Many studies regarding food contamination with fungi and their resulting toxin disorders have been conducted in Iran (19-21). In contrast, only a handful of studies have been carried out on contamination with ZEA and the resulting disorders in humans and animals.

An evaluation of the contamination of human milk samples in Hamadan (Iran) with aflatoxin M1, ochratoxin A, and ZEA showed a mean concentration of 5.98 ng/L of aflatoxin M1, but lower than the detection limit ( < 5 ng/L) for ochratoxin A and ZEA (21). ZEA was also reported in 55% of tested refined maize oil samples in Tehran by high-performance liquid chromatography with a fluorescence detector (22). Another study on detection and quantification of several mycotoxins in Iranian domestic rice reported the presence of 20 fungal metabolites and toxins, among them ZEA isolated from 29.2% of the rice samples (23).

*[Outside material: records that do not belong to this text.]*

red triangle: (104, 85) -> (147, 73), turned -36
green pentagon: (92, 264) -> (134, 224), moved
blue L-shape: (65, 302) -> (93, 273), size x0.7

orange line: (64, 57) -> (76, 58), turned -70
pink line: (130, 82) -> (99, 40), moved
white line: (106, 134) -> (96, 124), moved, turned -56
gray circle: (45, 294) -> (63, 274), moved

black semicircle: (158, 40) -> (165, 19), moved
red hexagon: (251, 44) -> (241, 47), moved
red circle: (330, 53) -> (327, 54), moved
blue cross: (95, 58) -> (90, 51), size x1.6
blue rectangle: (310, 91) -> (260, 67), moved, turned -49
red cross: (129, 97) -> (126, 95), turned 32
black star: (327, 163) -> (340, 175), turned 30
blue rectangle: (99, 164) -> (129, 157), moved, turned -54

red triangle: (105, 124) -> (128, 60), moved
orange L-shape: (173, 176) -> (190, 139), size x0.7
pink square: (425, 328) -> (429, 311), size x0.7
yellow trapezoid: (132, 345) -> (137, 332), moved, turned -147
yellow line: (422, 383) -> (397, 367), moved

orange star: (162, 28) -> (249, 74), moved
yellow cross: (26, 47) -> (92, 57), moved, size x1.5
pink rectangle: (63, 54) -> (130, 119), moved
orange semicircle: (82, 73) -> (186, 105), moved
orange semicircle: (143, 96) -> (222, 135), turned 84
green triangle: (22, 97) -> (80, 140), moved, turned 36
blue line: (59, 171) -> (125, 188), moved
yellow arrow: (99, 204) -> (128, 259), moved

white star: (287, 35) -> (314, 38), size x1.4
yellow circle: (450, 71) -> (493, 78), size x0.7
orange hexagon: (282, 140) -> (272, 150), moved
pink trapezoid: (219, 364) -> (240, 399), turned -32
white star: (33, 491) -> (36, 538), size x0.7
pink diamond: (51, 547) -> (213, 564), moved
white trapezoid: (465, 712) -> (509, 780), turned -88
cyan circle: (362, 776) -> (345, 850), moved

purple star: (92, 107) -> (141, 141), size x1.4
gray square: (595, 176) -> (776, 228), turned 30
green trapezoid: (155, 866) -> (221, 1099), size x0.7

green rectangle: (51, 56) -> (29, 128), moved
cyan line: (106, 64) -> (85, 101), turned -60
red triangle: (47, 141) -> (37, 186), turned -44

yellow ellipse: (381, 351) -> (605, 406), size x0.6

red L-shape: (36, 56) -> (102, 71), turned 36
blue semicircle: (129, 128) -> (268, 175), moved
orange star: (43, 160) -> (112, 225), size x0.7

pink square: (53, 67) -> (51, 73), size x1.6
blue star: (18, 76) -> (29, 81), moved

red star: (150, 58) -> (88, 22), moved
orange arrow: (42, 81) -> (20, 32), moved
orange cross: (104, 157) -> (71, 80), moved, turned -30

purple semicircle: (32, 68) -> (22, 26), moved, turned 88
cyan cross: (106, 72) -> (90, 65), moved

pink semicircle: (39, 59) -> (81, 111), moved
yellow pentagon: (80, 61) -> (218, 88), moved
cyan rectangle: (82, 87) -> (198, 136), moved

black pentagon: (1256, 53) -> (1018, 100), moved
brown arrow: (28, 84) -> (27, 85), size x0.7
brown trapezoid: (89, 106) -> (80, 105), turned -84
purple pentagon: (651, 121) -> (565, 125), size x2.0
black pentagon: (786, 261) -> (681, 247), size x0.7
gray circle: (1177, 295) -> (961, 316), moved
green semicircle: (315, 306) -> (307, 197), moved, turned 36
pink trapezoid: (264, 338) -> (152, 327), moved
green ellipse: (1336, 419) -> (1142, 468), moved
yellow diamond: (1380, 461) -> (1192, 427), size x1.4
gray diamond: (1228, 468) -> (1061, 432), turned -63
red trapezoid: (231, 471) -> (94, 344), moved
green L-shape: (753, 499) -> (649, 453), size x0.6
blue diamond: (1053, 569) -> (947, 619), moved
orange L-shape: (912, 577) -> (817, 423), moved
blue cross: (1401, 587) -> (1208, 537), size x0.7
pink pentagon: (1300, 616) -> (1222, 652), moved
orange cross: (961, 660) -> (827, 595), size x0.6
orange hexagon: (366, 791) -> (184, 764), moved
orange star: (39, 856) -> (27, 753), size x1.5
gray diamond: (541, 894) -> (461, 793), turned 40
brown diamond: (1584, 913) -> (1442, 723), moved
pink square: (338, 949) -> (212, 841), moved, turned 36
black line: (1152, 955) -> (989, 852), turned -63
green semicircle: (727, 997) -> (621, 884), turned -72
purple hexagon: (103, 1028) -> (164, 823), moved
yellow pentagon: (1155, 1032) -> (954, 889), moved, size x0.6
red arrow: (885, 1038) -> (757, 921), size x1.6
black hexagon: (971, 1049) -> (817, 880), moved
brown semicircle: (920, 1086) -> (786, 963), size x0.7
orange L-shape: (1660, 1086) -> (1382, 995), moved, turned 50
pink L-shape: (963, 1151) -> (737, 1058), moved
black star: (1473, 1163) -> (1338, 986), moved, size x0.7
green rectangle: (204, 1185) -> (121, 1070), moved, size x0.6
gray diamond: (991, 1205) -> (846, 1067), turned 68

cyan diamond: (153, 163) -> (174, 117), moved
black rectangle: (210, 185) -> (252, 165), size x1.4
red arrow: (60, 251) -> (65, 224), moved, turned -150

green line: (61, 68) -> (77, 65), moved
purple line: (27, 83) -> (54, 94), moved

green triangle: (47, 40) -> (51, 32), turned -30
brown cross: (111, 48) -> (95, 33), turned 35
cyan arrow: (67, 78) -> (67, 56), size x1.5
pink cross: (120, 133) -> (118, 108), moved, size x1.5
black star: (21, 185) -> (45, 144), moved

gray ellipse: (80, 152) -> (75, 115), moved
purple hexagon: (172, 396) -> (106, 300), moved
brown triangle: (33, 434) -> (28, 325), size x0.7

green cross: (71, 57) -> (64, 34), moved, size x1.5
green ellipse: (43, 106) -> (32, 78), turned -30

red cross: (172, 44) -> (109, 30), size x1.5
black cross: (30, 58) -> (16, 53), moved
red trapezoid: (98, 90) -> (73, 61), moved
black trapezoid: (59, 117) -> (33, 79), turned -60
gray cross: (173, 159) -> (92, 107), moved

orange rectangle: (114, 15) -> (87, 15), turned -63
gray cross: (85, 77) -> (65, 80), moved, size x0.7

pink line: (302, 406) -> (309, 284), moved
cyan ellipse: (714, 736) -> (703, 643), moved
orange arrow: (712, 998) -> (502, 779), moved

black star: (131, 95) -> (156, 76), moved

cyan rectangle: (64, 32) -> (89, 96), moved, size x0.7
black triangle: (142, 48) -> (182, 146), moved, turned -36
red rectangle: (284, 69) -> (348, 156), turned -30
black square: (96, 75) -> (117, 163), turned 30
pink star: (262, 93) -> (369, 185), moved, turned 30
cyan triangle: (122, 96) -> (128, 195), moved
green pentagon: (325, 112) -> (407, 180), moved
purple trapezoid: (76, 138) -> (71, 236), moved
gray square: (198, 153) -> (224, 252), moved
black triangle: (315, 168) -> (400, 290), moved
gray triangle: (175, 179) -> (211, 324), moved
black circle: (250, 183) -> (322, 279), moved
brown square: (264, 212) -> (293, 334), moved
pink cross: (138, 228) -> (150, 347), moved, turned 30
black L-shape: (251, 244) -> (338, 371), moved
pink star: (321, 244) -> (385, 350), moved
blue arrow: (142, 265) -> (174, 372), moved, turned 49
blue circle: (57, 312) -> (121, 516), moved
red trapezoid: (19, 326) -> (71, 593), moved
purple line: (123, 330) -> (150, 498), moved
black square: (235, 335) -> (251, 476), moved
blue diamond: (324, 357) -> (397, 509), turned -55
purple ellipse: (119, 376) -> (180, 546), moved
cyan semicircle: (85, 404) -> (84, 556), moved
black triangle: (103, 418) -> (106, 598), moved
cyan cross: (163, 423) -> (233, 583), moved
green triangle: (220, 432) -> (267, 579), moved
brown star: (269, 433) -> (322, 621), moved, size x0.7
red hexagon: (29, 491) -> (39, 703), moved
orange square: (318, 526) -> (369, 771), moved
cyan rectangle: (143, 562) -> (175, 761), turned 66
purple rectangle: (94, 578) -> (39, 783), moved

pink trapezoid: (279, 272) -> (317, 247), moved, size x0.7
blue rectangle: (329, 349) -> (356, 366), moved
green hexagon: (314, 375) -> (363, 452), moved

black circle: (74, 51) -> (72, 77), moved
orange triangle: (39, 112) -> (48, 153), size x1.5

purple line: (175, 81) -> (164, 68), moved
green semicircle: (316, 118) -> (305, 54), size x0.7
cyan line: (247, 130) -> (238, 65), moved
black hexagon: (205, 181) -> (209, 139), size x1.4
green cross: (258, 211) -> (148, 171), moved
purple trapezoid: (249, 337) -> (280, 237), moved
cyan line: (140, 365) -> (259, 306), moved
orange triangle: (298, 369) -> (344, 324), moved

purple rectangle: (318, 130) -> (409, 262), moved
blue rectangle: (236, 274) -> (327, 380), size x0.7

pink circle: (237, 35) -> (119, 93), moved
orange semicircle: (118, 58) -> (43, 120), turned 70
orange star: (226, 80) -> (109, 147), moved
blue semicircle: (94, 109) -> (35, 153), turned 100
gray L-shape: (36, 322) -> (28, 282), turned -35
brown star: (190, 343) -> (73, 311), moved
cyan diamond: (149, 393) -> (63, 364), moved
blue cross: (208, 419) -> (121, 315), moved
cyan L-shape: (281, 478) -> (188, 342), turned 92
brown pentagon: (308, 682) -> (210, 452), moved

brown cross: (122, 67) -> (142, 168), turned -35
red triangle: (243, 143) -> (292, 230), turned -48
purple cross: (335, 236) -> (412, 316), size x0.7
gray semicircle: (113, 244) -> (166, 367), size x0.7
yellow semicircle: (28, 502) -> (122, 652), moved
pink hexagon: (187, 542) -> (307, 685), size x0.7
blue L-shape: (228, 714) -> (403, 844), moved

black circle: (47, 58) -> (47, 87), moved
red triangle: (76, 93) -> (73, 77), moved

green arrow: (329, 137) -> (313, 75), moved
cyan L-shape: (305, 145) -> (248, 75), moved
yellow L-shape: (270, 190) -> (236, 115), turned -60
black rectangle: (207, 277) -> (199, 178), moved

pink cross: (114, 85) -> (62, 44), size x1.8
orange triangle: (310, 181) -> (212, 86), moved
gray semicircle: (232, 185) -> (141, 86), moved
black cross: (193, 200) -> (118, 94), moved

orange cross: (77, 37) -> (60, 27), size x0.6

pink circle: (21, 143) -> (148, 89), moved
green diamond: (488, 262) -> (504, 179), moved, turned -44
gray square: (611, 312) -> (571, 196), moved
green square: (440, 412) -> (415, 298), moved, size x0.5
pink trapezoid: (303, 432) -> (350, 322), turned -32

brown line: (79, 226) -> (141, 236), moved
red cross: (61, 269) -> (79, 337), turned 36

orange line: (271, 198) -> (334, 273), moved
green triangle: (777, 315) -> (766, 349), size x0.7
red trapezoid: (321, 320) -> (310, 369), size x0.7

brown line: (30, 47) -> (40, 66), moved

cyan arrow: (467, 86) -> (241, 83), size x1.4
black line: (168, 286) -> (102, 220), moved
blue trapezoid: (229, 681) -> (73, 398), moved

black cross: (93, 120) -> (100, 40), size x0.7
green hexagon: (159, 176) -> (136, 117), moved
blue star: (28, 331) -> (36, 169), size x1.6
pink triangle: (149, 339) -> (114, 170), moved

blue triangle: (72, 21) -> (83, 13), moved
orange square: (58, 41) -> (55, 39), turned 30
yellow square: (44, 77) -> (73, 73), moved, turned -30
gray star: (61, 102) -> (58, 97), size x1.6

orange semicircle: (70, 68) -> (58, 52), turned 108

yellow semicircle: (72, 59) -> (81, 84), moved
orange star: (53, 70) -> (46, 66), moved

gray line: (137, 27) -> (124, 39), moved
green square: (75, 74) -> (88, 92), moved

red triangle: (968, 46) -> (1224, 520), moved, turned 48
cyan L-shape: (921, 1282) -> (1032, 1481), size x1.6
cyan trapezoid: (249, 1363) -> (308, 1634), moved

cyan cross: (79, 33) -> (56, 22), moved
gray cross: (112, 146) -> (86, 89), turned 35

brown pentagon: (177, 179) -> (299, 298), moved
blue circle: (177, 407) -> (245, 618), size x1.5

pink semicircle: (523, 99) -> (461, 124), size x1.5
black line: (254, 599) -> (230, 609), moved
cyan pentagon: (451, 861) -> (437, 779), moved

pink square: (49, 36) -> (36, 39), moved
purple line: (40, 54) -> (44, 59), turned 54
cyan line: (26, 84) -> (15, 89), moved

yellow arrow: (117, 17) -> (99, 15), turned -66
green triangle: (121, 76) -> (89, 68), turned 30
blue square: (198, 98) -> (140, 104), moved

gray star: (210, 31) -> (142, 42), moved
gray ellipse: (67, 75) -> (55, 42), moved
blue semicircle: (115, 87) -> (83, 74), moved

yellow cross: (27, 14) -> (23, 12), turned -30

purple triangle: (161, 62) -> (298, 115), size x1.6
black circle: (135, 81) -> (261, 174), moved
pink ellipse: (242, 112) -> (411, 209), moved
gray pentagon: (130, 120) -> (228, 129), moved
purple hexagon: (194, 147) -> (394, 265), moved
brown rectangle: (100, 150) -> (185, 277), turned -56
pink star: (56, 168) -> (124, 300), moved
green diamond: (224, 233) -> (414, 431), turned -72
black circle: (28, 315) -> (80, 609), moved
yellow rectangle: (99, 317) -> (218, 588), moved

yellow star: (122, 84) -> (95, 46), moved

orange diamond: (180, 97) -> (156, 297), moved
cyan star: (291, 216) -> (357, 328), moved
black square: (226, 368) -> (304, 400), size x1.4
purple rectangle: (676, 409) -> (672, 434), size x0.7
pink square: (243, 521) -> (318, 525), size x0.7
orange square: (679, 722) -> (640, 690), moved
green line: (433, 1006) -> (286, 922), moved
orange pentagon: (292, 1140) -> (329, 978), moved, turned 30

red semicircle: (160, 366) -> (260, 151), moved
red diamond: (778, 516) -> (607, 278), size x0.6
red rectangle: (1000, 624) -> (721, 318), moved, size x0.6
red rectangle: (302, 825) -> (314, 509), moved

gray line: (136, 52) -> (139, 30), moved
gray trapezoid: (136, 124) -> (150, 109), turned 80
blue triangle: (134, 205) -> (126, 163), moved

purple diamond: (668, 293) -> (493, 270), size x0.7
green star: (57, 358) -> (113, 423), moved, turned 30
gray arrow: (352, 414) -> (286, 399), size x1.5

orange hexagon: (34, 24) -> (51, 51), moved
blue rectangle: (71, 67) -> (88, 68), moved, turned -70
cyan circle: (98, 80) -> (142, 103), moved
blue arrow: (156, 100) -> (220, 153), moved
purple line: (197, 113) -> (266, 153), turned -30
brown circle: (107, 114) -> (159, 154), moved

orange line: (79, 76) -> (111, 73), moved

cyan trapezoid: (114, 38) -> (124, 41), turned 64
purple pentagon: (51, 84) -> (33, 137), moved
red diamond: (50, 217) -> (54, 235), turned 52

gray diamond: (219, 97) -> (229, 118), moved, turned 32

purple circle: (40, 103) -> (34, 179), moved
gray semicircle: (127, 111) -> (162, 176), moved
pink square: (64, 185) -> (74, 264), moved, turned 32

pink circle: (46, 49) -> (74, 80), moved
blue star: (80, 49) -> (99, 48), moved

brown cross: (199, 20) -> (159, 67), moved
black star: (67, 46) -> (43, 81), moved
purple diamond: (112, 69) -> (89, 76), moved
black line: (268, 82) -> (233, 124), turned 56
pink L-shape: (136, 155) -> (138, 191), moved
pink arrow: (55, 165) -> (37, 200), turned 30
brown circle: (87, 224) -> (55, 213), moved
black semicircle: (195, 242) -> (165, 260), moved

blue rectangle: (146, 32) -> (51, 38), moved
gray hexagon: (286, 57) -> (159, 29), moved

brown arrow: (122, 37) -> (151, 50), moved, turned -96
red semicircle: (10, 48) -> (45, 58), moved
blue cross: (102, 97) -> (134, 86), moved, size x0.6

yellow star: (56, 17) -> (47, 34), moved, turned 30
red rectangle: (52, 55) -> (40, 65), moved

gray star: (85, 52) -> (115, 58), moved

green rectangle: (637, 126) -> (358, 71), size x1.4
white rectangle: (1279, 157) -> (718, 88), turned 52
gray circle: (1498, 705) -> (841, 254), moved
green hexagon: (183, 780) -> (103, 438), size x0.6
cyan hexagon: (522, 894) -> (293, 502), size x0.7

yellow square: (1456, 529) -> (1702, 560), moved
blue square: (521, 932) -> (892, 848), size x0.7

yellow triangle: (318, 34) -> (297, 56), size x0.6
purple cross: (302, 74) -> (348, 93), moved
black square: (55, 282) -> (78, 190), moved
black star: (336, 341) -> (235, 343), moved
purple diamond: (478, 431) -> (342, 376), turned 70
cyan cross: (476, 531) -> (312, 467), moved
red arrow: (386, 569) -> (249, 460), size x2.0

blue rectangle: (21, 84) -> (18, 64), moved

According to this letter, there is not sufficient knowledge about the ZEA fungal toxin and its role in complications related to the human female reproductive system and possible male infertility, especially in infertility specialists. Further experimental dietary and clinical studies on laboratory animals are recommended to investigate this issue.

Conflict of Interest

The author declares that there is no conflict of interest.